When Alabama saw a 54% increase on the cost of renewing or obtaining a driver’s license, state legislators were especially unhappy. A little over two weeks later, Senator Bill Holtzclaw had introduced a bill to reduce the costs and provide a credit to residents who had already paid it.
The fee increase makes obtaining a license in Alabama the most expensive of states in its immediate area. Holtzclaw introduced the bill because he believed that the ALEA should have announced the increase when it went into effect. He also stated that legislative oversight was needed for such a dramatic increase, writing on his blog: “I maintain that some fee increase may be warranted but the legislative oversight was missing.”
Implemented by the Alabama Law Enforcement Agency (ALEA), the increased fees will result in up to $13 million of additional annual revenue.
It is estimated that there are 200 million licensed drivers in the United States as of May 2014, and 79,000 licenses were issued in Alabama in the first month since the fee was raised. The ALEA is protesting Holtzclaw’s legislation, citing past cases from 2009 and 2000 in which it was allowed to collect licensing fees. The ALEA also suggests that the licensing fee increase is what allows them to enforce state law, and that lowering the fee will decrease the number of state troopers able to patrol Alabama highways.

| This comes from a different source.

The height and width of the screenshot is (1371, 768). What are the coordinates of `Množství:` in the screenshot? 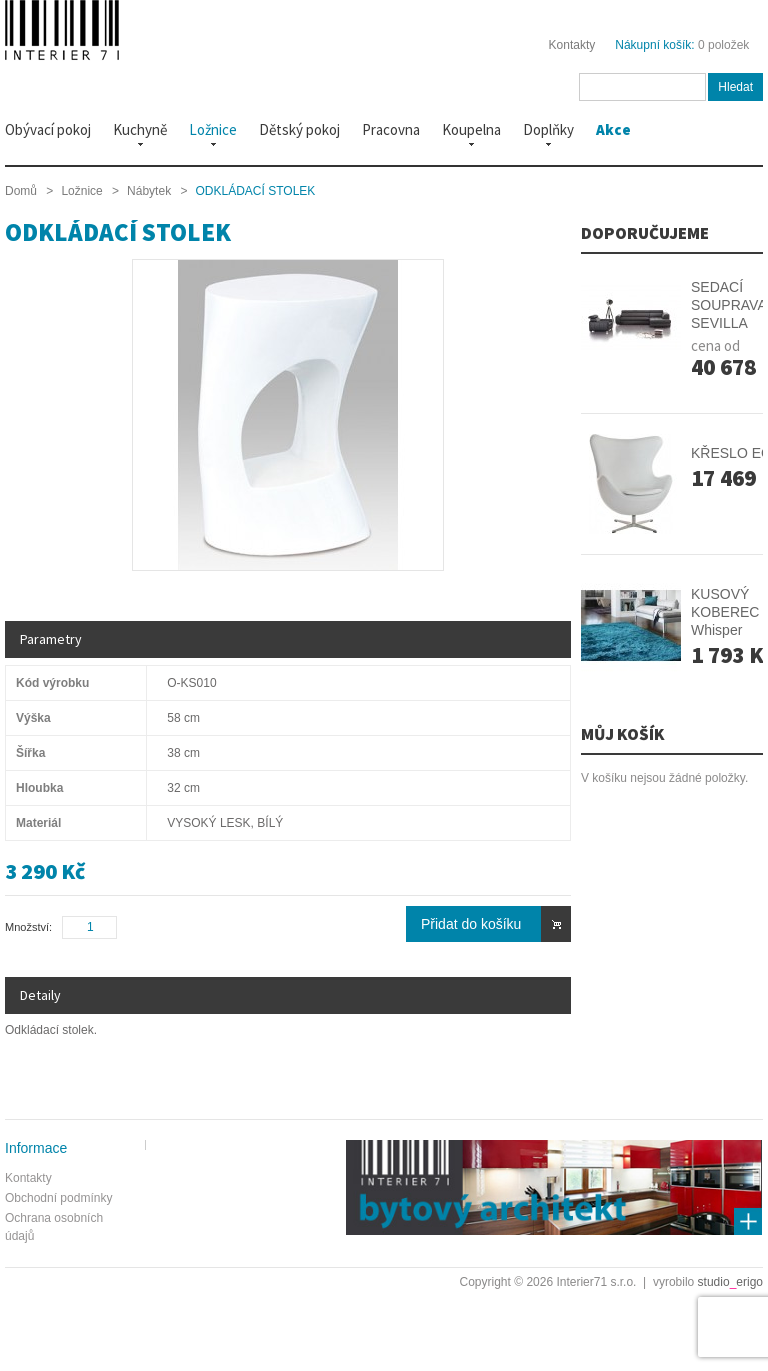 It's located at (28, 927). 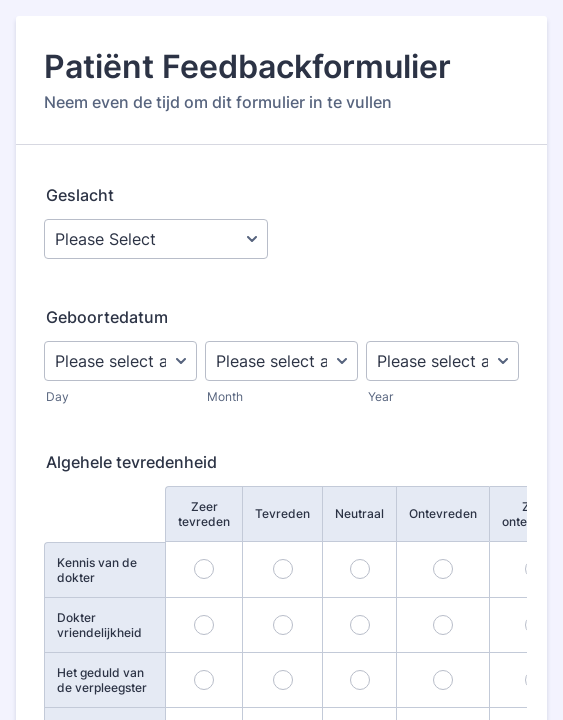 This screenshot has width=563, height=720. What do you see at coordinates (204, 514) in the screenshot?
I see `Zeer tevreden` at bounding box center [204, 514].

“We realize that some fee increase may be warranted and the administrative procedures process will ensure that justification occurs in an open public setting where the people of Alabama will be represented,” Holtzclaw told AL.com, explaining that the ALEA’s methods of fee increase were more troublesome than the increase itself.
Holtzclaw’s bill is currently being reviewed by the Transportation and Energy Committee. Should it pass, it will go before the state Senate for a vote.